● Instructions for the task
In this exercise, reproduce all the entries that follow exactly.

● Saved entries
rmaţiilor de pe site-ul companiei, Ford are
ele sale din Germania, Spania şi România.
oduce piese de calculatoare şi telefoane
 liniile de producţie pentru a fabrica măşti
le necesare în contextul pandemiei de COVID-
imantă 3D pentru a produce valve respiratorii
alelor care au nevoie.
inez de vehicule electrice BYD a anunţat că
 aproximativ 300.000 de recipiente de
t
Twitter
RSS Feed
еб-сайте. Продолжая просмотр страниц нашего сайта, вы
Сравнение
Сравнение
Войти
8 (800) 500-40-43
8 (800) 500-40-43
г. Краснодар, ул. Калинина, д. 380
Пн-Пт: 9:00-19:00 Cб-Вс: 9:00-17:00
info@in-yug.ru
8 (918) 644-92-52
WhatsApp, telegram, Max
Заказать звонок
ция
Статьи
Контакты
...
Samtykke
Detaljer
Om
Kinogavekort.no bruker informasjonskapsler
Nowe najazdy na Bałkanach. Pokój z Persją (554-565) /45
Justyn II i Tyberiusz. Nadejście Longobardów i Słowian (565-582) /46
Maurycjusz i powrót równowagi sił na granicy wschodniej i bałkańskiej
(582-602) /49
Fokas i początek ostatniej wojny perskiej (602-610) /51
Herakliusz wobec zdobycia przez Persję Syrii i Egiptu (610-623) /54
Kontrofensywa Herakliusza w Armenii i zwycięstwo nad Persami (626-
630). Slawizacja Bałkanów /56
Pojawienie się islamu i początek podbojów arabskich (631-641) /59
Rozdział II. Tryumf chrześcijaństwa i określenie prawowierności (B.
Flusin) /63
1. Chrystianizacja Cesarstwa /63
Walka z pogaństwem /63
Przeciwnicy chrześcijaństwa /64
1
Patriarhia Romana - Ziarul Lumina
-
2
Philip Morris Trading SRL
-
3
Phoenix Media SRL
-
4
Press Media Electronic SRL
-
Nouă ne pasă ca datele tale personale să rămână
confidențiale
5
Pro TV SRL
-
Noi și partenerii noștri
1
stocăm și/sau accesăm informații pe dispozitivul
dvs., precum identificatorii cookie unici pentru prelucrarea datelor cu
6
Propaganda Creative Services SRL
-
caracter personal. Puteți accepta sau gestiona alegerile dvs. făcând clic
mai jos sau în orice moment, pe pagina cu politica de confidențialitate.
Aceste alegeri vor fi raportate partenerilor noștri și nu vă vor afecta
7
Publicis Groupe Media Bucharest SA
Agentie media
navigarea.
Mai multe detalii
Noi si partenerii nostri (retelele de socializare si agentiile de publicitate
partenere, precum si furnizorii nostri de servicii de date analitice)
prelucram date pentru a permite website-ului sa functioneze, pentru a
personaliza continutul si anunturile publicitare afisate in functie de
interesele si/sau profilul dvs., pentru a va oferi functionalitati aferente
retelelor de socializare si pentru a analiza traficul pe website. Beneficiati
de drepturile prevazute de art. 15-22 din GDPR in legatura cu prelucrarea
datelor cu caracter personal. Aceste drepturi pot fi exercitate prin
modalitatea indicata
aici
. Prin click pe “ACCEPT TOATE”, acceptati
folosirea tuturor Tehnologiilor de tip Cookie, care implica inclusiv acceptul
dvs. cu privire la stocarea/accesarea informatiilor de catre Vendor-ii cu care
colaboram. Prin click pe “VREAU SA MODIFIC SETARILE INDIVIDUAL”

● Completed task
rmaţiilor de pe site-ul companiei, Ford are
ele sale din Germania, Spania şi România.
oduce piese de calculatoare şi telefoane
 liniile de producţie pentru a fabrica măşti
le necesare în contextul pandemiei de COVID-
imantă 3D pentru a produce valve respiratorii
alelor care au nevoie.
inez de vehicule electrice BYD a anunţat că
 aproximativ 300.000 de recipiente de
t
Twitter
RSS Feed
еб-сайте. Продолжая просмотр страниц нашего сайта, вы
Сравнение
Сравнение
Войти
8 (800) 500-40-43
8 (800) 500-40-43
г. Краснодар, ул. Калинина, д. 380
Пн-Пт: 9:00-19:00 Cб-Вс: 9:00-17:00
info@in-yug.ru
8 (918) 644-92-52
WhatsApp, telegram, Max
Заказать звонок
ция
Статьи
Контакты
...
Samtykke
Detaljer
Om
Kinogavekort.no bruker informasjonskapsler
Nowe najazdy na Bałkanach. Pokój z Persją (554-565) /45
Justyn II i Tyberiusz. Nadejście Longobardów i Słowian (565-582) /46
Maurycjusz i powrót równowagi sił na granicy wschodniej i bałkańskiej
(582-602) /49
Fokas i początek ostatniej wojny perskiej (602-610) /51
Herakliusz wobec zdobycia przez Persję Syrii i Egiptu (610-623) /54
Kontrofensywa Herakliusza w Armenii i zwycięstwo nad Persami (626-
630). Slawizacja Bałkanów /56
Pojawienie się islamu i początek podbojów arabskich (631-641) /59
Rozdział II. Tryumf chrześcijaństwa i określenie prawowierności (B.
Flusin) /63
1. Chrystianizacja Cesarstwa /63
Walka z pogaństwem /63
Przeciwnicy chrześcijaństwa /64
1
Patriarhia Romana - Ziarul Lumina
-
2
Philip Morris Trading SRL
-
3
Phoenix Media SRL
-
4
Press Media Electronic SRL
-
Nouă ne pasă ca datele tale personale să rămână
confidențiale
5
Pro TV SRL
-
Noi și partenerii noștri
1
stocăm și/sau accesăm informații pe dispozitivul
dvs., precum identificatorii cookie unici pentru prelucrarea datelor cu
6
Propaganda Creative Services SRL
-
caracter personal. Puteți accepta sau gestiona alegerile dvs. făcând clic
mai jos sau în orice moment, pe pagina cu politica de confidențialitate.
Aceste alegeri vor fi raportate partenerilor noștri și nu vă vor afecta
7
Publicis Groupe Media Bucharest SA
Agentie media
navigarea.
Mai multe detalii
Noi si partenerii nostri (retelele de socializare si agentiile de publicitate
partenere, precum si furnizorii nostri de servicii de date analitice)
prelucram date pentru a permite website-ului sa functioneze, pentru a
personaliza continutul si anunturile publicitare afisate in functie de
interesele si/sau profilul dvs., pentru a va oferi functionalitati aferente
retelelor de socializare si pentru a analiza traficul pe website. Beneficiati
de drepturile prevazute de art. 15-22 din GDPR in legatura cu prelucrarea
datelor cu caracter personal. Aceste drepturi pot fi exercitate prin
modalitatea indicata
aici
. Prin click pe “ACCEPT TOATE”, acceptati
folosirea tuturor Tehnologiilor de tip Cookie, care implica inclusiv acceptul
dvs. cu privire la stocarea/accesarea informatiilor de catre Vendor-ii cu care
colaboram. Prin click pe “VREAU SA MODIFIC SETARILE INDIVIDUAL”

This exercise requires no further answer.